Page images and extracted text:
○ ○ ○

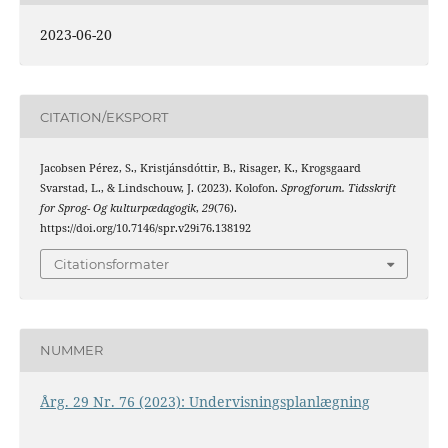
2023-06-20
CITATION/EKSPORT
Jacobsen Pérez, S., Kristjánsdóttir, B., Risager, K., Krogsgaard
Svarstad, L., & Lindschouw, J. (2023). Kolofon.
Sprogforum. Tidsskrift
for Sprog- Og kulturpædagogik
,
29
(76).
https://doi.org/10.7146/spr.v29i76.138192
Citationsformater
NUMMER
Årg. 29 Nr. 76 (2023): Undervisningsplanlægning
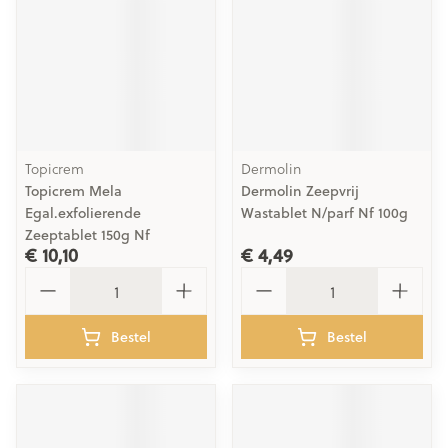
Topicrem
Dermolin
Topicrem Mela
Dermolin Zeepvrij
Egal.exfolierende
Wastablet N/parf Nf 100g
Zeeptablet 150g Nf
€ 10,10
€ 4,49
Aantal
Aantal
Bestel
Bestel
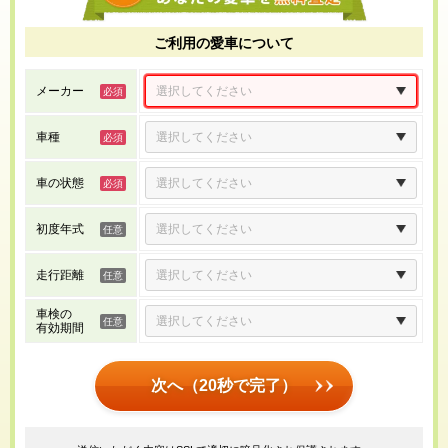
ご利用の愛車について
メーカー
車種
車の状態
初度年式
走行距離
車検の
有効期間
次へ（20秒で完了）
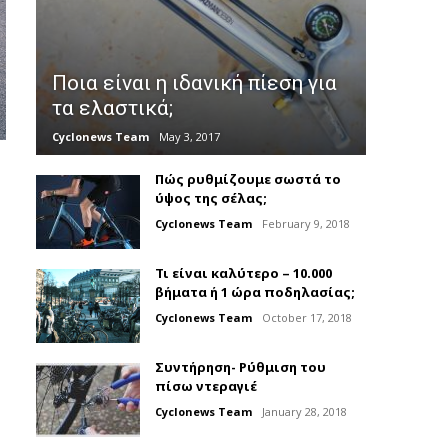
Ποια είναι η ιδανική πίεση για
τα ελαστικά;
Cyclonews Team
May 3, 2017
Πώς ρυθμίζουμε σωστά το
ύψος της σέλας;
Cyclonews Team
February 9, 2018
Τι είναι καλύτερο – 10.000
βήματα ή 1 ώρα ποδηλασίας;
Cyclonews Team
October 17, 2018
Συντήρηση- Ρύθμιση του
πίσω ντεραγιέ
Cyclonews Team
January 28, 2018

○ ○ ○

EXERCISE: Leave the pictures out, and transcribe each of the records exactly.

OUTPUT FOR THIS TASK:
2023-06-20
CITATION/EKSPORT
Jacobsen Pérez, S., Kristjánsdóttir, B., Risager, K., Krogsgaard
Svarstad, L., & Lindschouw, J. (2023). Kolofon.
Sprogforum. Tidsskrift
for Sprog- Og kulturpædagogik
,
29
(76).
https://doi.org/10.7146/spr.v29i76.138192
Citationsformater
NUMMER
Årg. 29 Nr. 76 (2023): Undervisningsplanlægning
Topicrem
Dermolin
Topicrem Mela
Dermolin Zeepvrij
Egal.exfolierende
Wastablet N/parf Nf 100g
Zeeptablet 150g Nf
€ 10,10
€ 4,49
Aantal
Aantal
Bestel
Bestel
ご利用の愛車について
メーカー
車種
車の状態
初度年式
走行距離
車検の
有効期間
次へ（20秒で完了）
Ποια είναι η ιδανική πίεση για
τα ελαστικά;
Cyclonews Team
May 3, 2017
Πώς ρυθμίζουμε σωστά το
ύψος της σέλας;
Cyclonews Team
February 9, 2018
Τι είναι καλύτερο – 10.000
βήματα ή 1 ώρα ποδηλασίας;
Cyclonews Team
October 17, 2018
Συντήρηση- Ρύθμιση του
πίσω ντεραγιέ
Cyclonews Team
January 28, 2018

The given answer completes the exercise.